The API in Subsonic migrations is my least favorite so far, but not by much. All of these tools have similar API’s, it just took me longer to grok this one.
For an intro on how to use this tool, check out Rob Conery’s post on the subject.
This project has had an… interesting lifecycle. Originally I believe it was part of the Castle Project, maintained by Macournoyer, then it drifted over to Nick Hemsley. The project is now up at google code. Migrator.NET was easy to get into and the API was very simple and easy to grok.
The API for Migrator.NET isn’t as fluent as RikMigrations, but it did have builtin schema support for SQL Server 2005, which I needed. The Attribute on the class also seemed a lot cleaner than the assembly attribute in RikMigrations.
Running the migrations was easy as well with the Migrator.Console.exe command line utility. The output is nothing new, so I’ll spare you the screenshot.

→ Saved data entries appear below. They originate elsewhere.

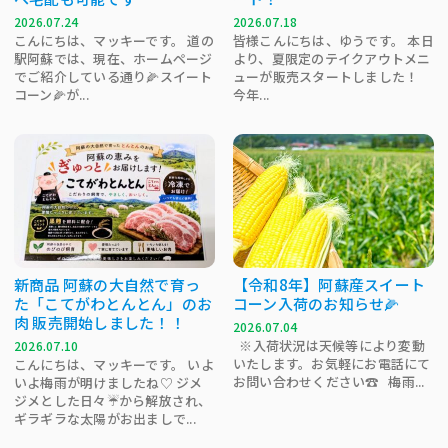
2026.07.24
2026.07.18
こんにちは、マッキーです。 道の
皆様こんにちは、ゆうです。 本日
駅阿蘇では、現在、ホームページ
より、夏限定のテイクアウトメニ
でご紹介している通り🌽スイート
ューが販売スタートしました！
コーン🌽が...
今年...
新商品 阿蘇の大自然で育っ
【令和8年】阿蘇産スイート
た「こてがわとんとん」のお
コーン入荷のお知らせ🌽
肉 販売開始しました！！
2026.07.04
※入荷状況は天候等により変動
2026.07.10
いたします。お気軽にお電話にて
こんにちは、マッキーです。 いよ
お問い合わせください☎ 梅雨...
いよ梅雨が明けましたね♡ ジメ
ジメとした日々☔から解放され、
ギラギラな太陽がお出ましで...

This one looks pretty good, however not as mature as some of the other tools (I think it’s the newest on the scene). Machine Migration relies on an MSBuild task to migrate your database.
It is .NET 3.5 only and thus, not available for my project It is 2.0, my mistake!. Hammet has a short review here, and subsequently patched it to provide a few additional features.
I may start using Machine Migrations on a side-project I’m working on so that I can get a better idea of the differences it has with other frameworks.
Where’s DB Pro / Data Dude / Visual Studio 2005 Team Edition for Database Professionals ?
Ahh, the tool that loves to piss me off continually is somehow missing from this list? That’s because this tool just doesn’t facilitate a good evolutionary style of database development. I have honestly tried to work effectively with it and it consistently adds friction to our process. I’ve talked to a bunch of other users and they all pretty much say the same thing: it doesn’t work like that. And that’s really sad, because 2008 is no different. Sure it’s better, and as far as MSFT V2 products go I think this will be the poster child for v1 suckage, but 2008 still doesn’t have migrations. Today I saw on Gert Draper’s blog some info on the latest out of band release, which includes some awesome changes, however there is no peep of anything resembling evolutionary development with the database.
This omission tells me that the DB Pro team is only listening to one community (the large enterprise customer) and completely ignoring what’s going on in the agile camp. Maybe Phil Haack & Scott Gu could take over once MVC ships and provide some real change in that organization.
Anyway, rant over.
Migrations are an effective tool for frictionless automation & evolutionary database development especially with multiple developers. With all of these tools out there, it’s hard to choose which one will fit your process. I think the best advice is to just pick a tool and spike it, see what works and what’s painful.